Menuju 365 esai, masih jauh untuk aku sendiri. Konsistensi belum teruji. Ibarat ikut marathon, selain terlambat mulai, di satu titik melambatkan kecepatan hingga separuh ritme, lalu sempat ketiduran cukup lama, dan baru mulai lagi laughing Jujurnya aku mulai tanpa menaruh bilangan 365 sebagai garis finish. Meski tidak menutup kemungkinan bila kelak di tengah perjalanan, 365 menjadi target capaian. Yang untuk aku penting saat memulai dan saat ini, adalah mengalokasi waktu untuk menulis dan mencari cara untuk semakin memudahkan proses menulis ini. Karena pada awalnya butuh waktu cukup panjang untuk aku bisa menyelesaikan dan mengunggah dengan yakin. Namun setelah menjalani beberapa waktu, terasa semakin mengalir ketika menulis.

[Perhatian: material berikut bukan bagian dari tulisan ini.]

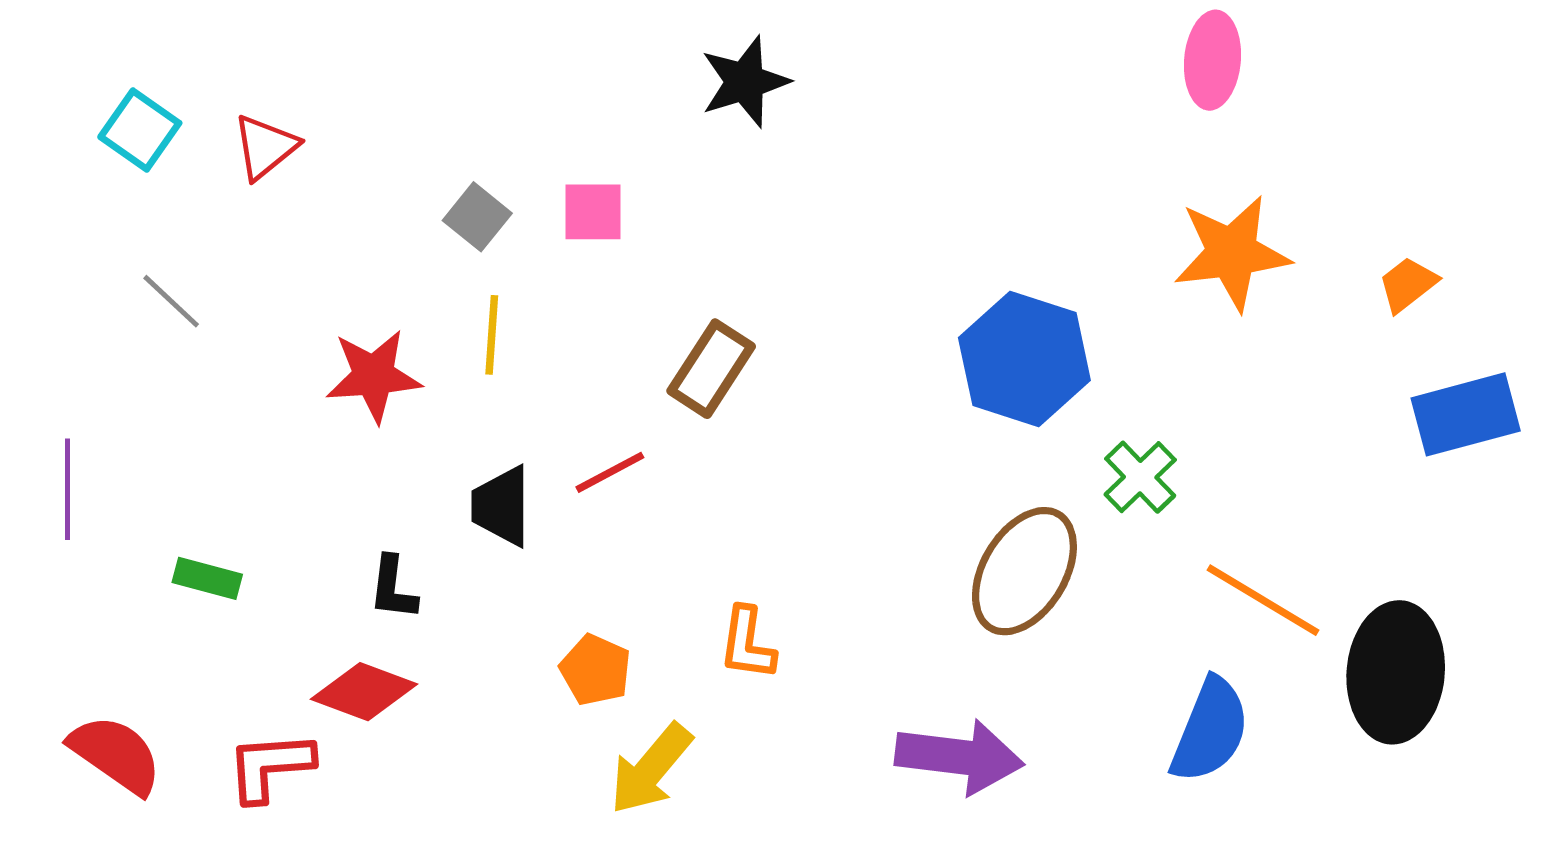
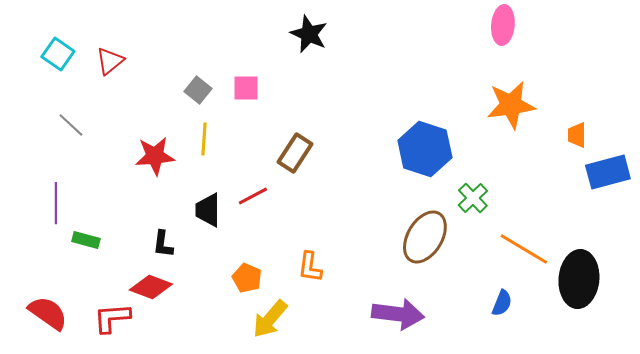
black star: (745, 82) -> (309, 34), turned -30
orange trapezoid: (1408, 284) -> (577, 135), moved, turned -52
purple line: (67, 489) -> (56, 203), moved
blue semicircle: (1210, 730) -> (502, 303), size x0.6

Mendekati akhir semester lalu, karena cukup banyak tugas, termasuk membantu proses merapot, aku memilih untuk berhenti menulis AES. Yang sungguh terasa adalah kemampuan menulis yang membaik. Semakin cepat dalam menuang gagasan dan merangkai kalimat. Sebenarnya bisa jadi bekal yang membantu sekali untuk proses menarasikan rapot.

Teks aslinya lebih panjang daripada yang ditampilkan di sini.